When it comes to performance and responsiveness, the Surface 2 relies on a processor that has already proved its mettle countless times on Android. There were no lags or hiccups when we tested it, at least, none other than the usual dillydallying that occurs when opening the multimedia functions (Windows RT loves to load the related video game, music or film stores before displaying everything).
Internet Explorer 11 is fast, fluid and highly enjoyable in Full HD, even if we've already grown accustomed to higher-definition browsing in Android and iOS. The 16:9 aspect ratio, however, broadens and boosts the experience.

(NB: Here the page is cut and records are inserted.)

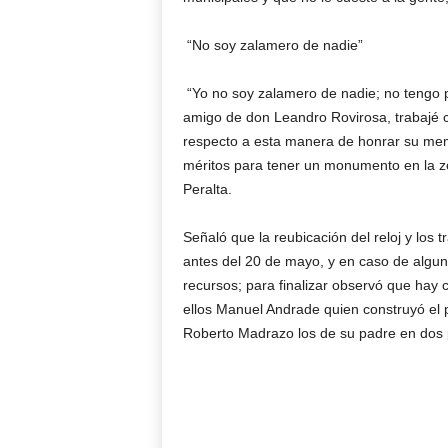
“No soy zalamero de nadie”
“Yo no soy zalamero de nadie; no tengo 
amigo de don Leandro Rovirosa, trabajé c
respecto a esta manera de honrar su memo
méritos para tener un monumento en la z
Peralta.
Señaló que la reubicación del reloj y los 
antes del 20 de mayo, y en caso de algun
recursos; para finalizar observó que hay
ellos Manuel Andrade quien construyó el 
Roberto Madrazo los de su padre en dos 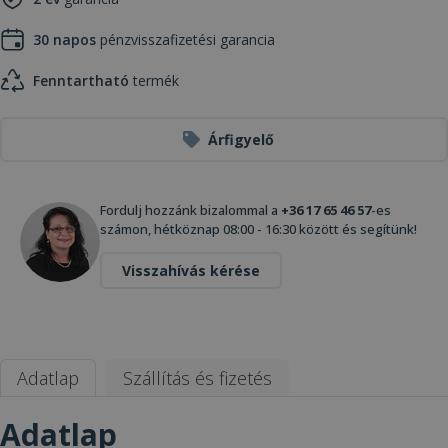
30 napos
pénzvisszafizetési garancia
Fenntartható
termék
Árfigyelő
Fordulj hozzánk bizalommal a
+36 17 65 46 57
-es
számon, hétköznap 08:00 - 16:30 között és segítünk!
Visszahívás kérése
Adatlap
Szállítás és fizetés
Adatlap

The Windows RT video playback app is wide-ranging in its file format compatibility, but it doesn't have as many options as you get in Android and iOS players such as Samsung and Archos' default players and third-party apps. The aspect ratio enlarges the image, but it also adds the horizontal black bars on the top and bottom of the screen.
In theory, the Tegra 4 processor should be an obvious boon to video gaming. The problem is that between the vacuous TegraZone that has hardly been updated since the days of the Surface RT and the deficient Windows Store, it would be hard to say that this is a quality video game console substitute. On top of that, with the very few popular titles that are available at the Windows Store, such as Asphalt 8: Airborne and Dungeon Hunter 4, the graphics aren't particularly impressive and the games suffer the odd lag.
Microsoft is advertising an average battery life of 10 hours. As on the iPad Air, in practice you can sometimes even get more than that out of the Surface 2. We got it to last around 11½ hours of video playback and with more varied usage (some e-mail, Internet, movies and games) it lasted just over 9½ hours. With straight gaming, the Surface 2 will last on average just under 7 hours. It takes 3½ hours to charge, which is just about average for a tablet with a high capacity battery like this one.
As for the camera, leave your hopes at the door. The 5-Megapixel rear camera is dangerously close to mediocre, taking pictures that clearly lack definition, have washed out colours and have obvious barrel distortion around the edges. Plus, the sensor is positioned such that you have to tilt the tablet slightly forward when taking your picture in order to have a straight shot.
The 3.5-Megapixel camera, on the other hand, is hands-down one of the best front cameras on the market, along with the iPad Air and iPad Mini with Retina Display. In both good and bad lighting, the picture quality is great with little to no ghosting or latency.